" I wanted to reply that maybe her engineers should be scared."
April 1, 2018 10:21 PM   Subscribe

I was nodding my head irl reading this. YES. It's scary how much power we're giving these models when most of the people training and tuning them flat out do not understand them.
posted by potrzebie at 12:01 AM on April 2, 2018 [2 favorites]

I hang around my university's computer science department. I have heard through gossip that one of the burgeoning fields in machine learning involves understanding what's going on with machine learning models, and ways to test correctness— or: now that it works, understanding why it works.

I wish those who seek this information well.
posted by Quackles at 12:42 AM on April 2, 2018 [4 favorites]

I find the email scary because I'd even presume that the manager is somewhat projecting on the engineers: maybe, the engineers aren't scared, they know not to casually mess around with the numbers and manager is coming in under the impression that "testing hunches" and "gaining intuition" is a substitute for doing fundamental research.
posted by polymodus at 12:47 AM on April 2, 2018 [4 favorites]

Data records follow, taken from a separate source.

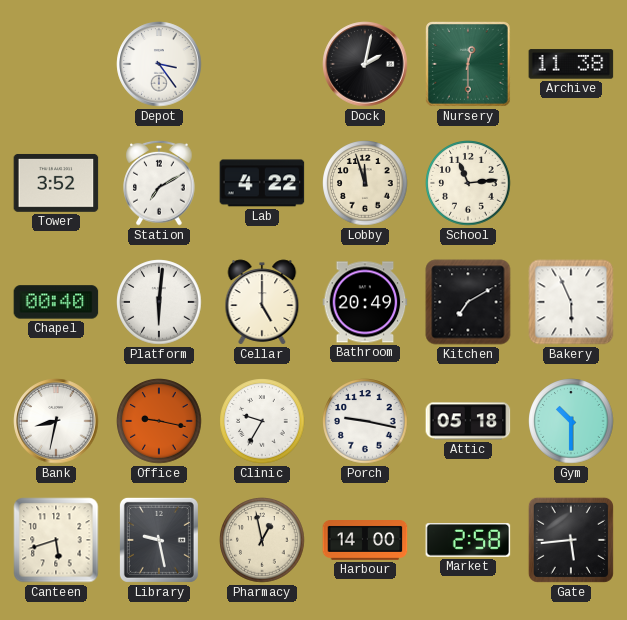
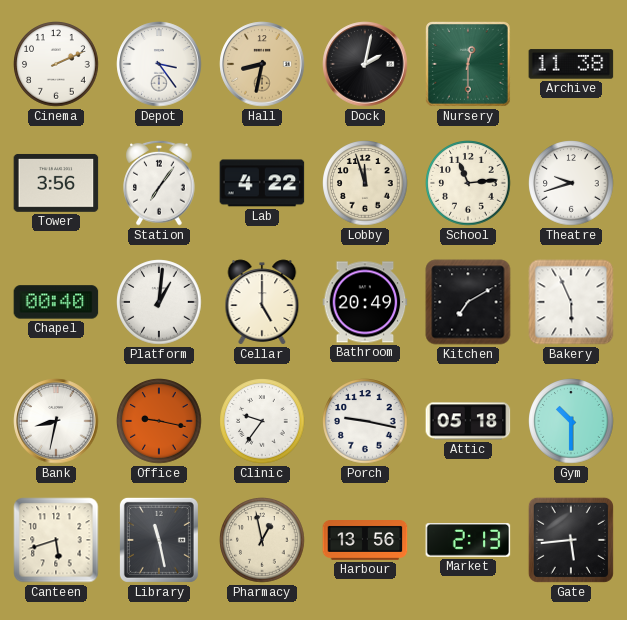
Cinema: none -> 2:11
Hall: none -> 8:32
Tower: 3:52 -> 3:56
Station: 7:10 -> 7:06
Theatre: none -> 9:42
Platform: 6:01 -> 1:01
Clinic: 9:35 -> 9:36
Library: 9:28 -> 11:28
Harbour: 14:00 -> 13:56
Market: 2:58 -> 2:13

Quackles—I have a couple friends who work at a company that's been doing AI for a long time (Cycorp), trying to model commonsense knowledge of reality as symbolic-logical assertions that machines can digest. One of their selling points is that they can tell you how a conclusion was reached. It's interesting that we're at that point, especially in light of this recent post.
posted by adamrice at 7:29 AM on April 2, 2018 [1 favorite]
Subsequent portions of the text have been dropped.